Date Difference in Days
+-------------------------+
|datediff(week_ago, today)|
+-------------------------+
|                       -7|
+-------------------------+
only showing top 1 row
Date Difference in Months
+--------------------------------+
|months_between(start, end, true)|
+--------------------------------+
|                    -16.67741935|
+--------------------------------+
only showing top 1 row


### Working with Nulls in Data
- In Spark, null is the **preferred way to represent missing or empty data** in a DataFrame.
- Spark **optimizes better for** null **values** than for placeholders like empty strings "", -999, or "NA".

###### Coalesce

- returns the **first non-null value** from the list of columns **for each row**

In [103]:
from pyspark.sql.functions import col, coalesce

df.select(
    coalesce(col("Description").cast("string"), col("CustomerId").cast("string")).alias("fallback")
).show()


+--------------------+
|            fallback|
+--------------------+
|WHITE HANGING HEA...|
| WHITE METAL LANTERN|
|CREAM CUPID HEART...|
|KNITTED UNION FLA...|
|RED WOOLLY HOTTIE...|
|SET 7 BABUSHKA NE...|
|GLASS STAR FROSTE...|
|HAND WARMER UNION...|
|HAND WARMER RED P...|
|ASSORTED COLOUR B...|
|POPPY'S PLAYHOUSE...|
|POPPY'S PLAYHOUSE...|
|FELTCRAFT PRINCES...|
|IVORY KNITTED MUG...|
|BOX OF 6 ASSORTED...|
|BOX OF VINTAGE JI...|
|BOX OF VINTAGE AL...|
|HOME BUILDING BLO...|
|LOVE BUILDING BLO...|
|RECIPE BOX WITH M...|
+--------------------+
only showing top 20 rows


##### ifnull, nullif, nvl, and nvl2 are some SQL functions that can be used
##### another sweet cornerstone about dealing with null values is to drop rows with null values using na.drop()

In [104]:
# drops all null values:
df.na.drop("all", subset=["StockCode", "InvoiceNo"])

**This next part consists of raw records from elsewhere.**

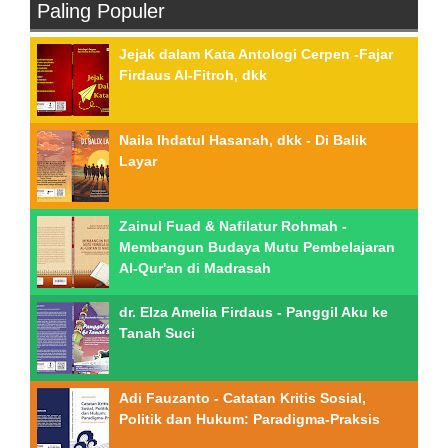
Paling Populer
Jejak dalam Kata Antologi Cerpen -Fajar
Firdaus Al-Fitroh, dkk
Naila Ihdatul Hasanah, dkk - Di Balik
Layar
Zainul Fuad & Nafilatur Rohmah -
Membangun Budaya Mutu Pembelajaran
Al-Qur'an di Madrasah
dr. Elza Amelia Firdaus - Panggil Aku ke
Tanah Suci
Adi Fauzanto - Catatan Kritis Sosial,
Politik dan Hukum: Paradigma-Praksis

DataFrame[InvoiceNo: string, StockCode: string, Description: string, Quantity: int, InvoiceDate: timestamp, UnitPrice: double, CustomerID: double, Country: string]

In [105]:
# we can also apply that to certain sets of columns:
df.na.drop("all", subset=["StockCode", "InvoiceNo"])

DataFrame[InvoiceNo: string, StockCode: string, Description: string, Quantity: int, InvoiceDate: timestamp, UnitPrice: double, CustomerID: double, Country: string]

##### The fill function:

In [106]:
df.na.fill("All Null values become this string")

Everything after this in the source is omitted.